Exercise instructions =>
Every line below that holds the string "выбрать" should be copied out.

Extracted records

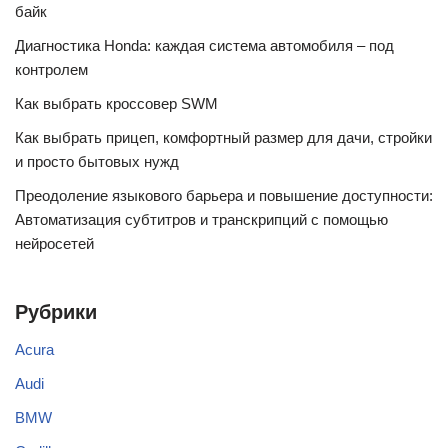
байк
Диагностика Honda: каждая система автомобиля – под
контролем
Как выбрать кроссовер SWM
Как выбрать прицеп, комфортный размер для дачи, стройки
и просто бытовых нужд
Преодоление языкового барьера и повышение доступности:
Автоматизация субтитров и транскрипций с помощью
нейросетей
Рубрики
Acura
Audi
BMW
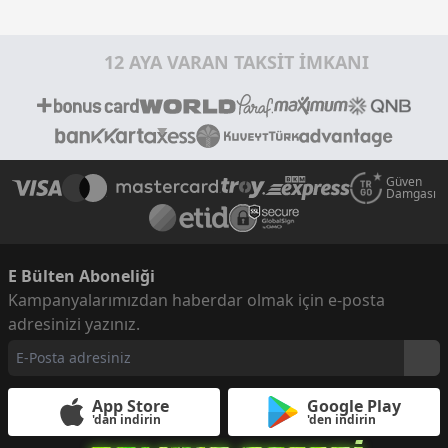
12 AYA VARAN TAKSİT İMKANI
Güven
Damgası
E Bülten Aboneliği
Kampanyalarımızdan haberdar olmak için e-posta
adresinizi yazınız.
App Store
Google Play
'dan indirin
'den indirin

Written solution =>
Как выбрать кроссовер SWM
Как выбрать прицеп, комфортный размер для дачи, стройки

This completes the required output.